Nevermind, clicked link.... this photo is totally insane, beautiful, inspiring!!!! Though I admit I did think, wow she was tiny, that being said, I pushed out a 10.8lb baby girl and gained 40lbs so I only have myself as a reference. Love this pic.

Melis... Melissa042807

Everything you do or don't do regarding pregnancy, childbirth, babies, and kids, everyone is going to have an opinion and about 50% of those opinions are going to be different than your own. Oh, and everyone is going to think theirs is the only right opinion in the entire world. 
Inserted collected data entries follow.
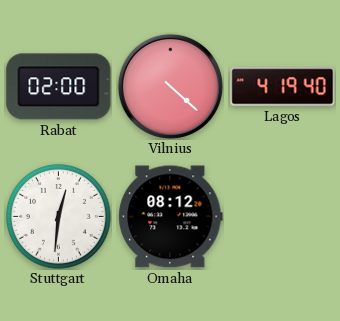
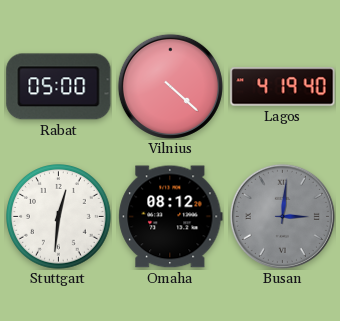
Rabat: 02:00 -> 05:00
Busan: none -> 3:01
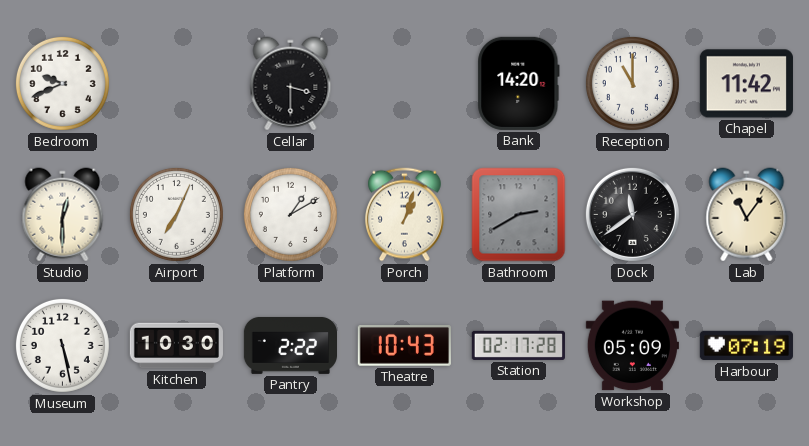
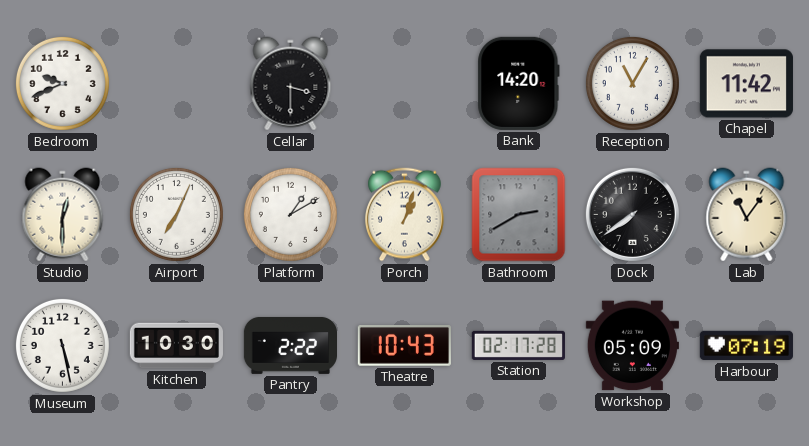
Reception: 11:00 -> 11:05
Dock: 11:39 -> 7:39
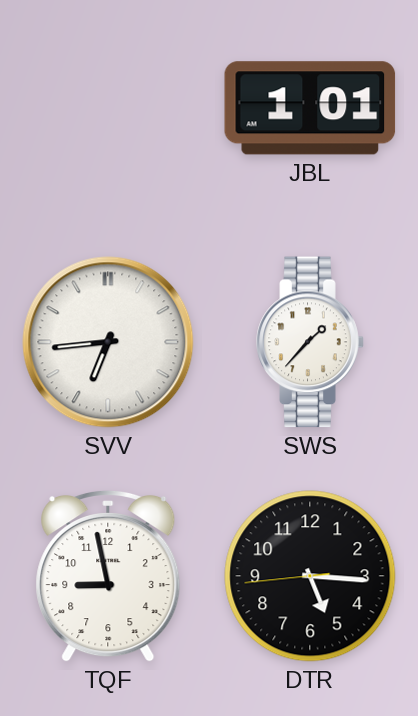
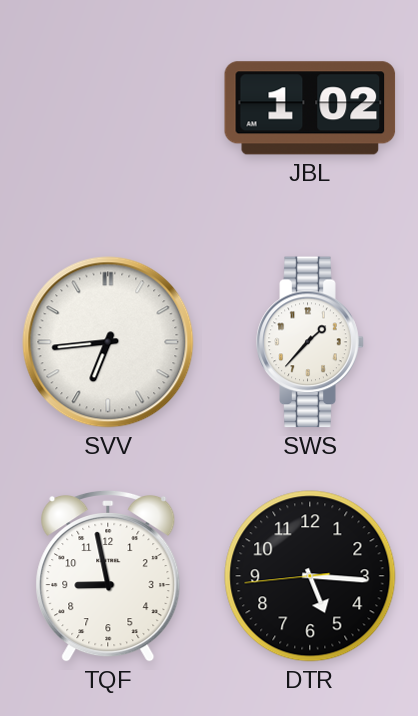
JBL: 1:01 -> 1:02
So I just don't talk about my birth plans with anyone. :-) 

Lizzie Gowers

I applaud those that choose to birth drug free; I had no real choice when I had my first (I wanted an epidural but couldn't get it due to two emergency C-sections) and I loathe pain. I know I wouldn't ever do that again, but that's MY choice. By the same stroke, those that did their births drug free shouldn't go all sancti-mommy on those who chose to, as is often the case.

Tara Seid

@tinypossum i don't think she's saying her birth wasn't a success; just that she didn't succeed in going med free-

Rachel Leigh Myrick

I agree with tinypossum. Comments like this: "I feel like some of the best empowerment and emotion is often in birthing center and homebirth photos" only stir the pot and foster the mommy competition the author is decrying. Success = both mom and baby survived. As someone who has known 2 ladies who have died in childbirth, I don't take anyone's method of childbirth for granted.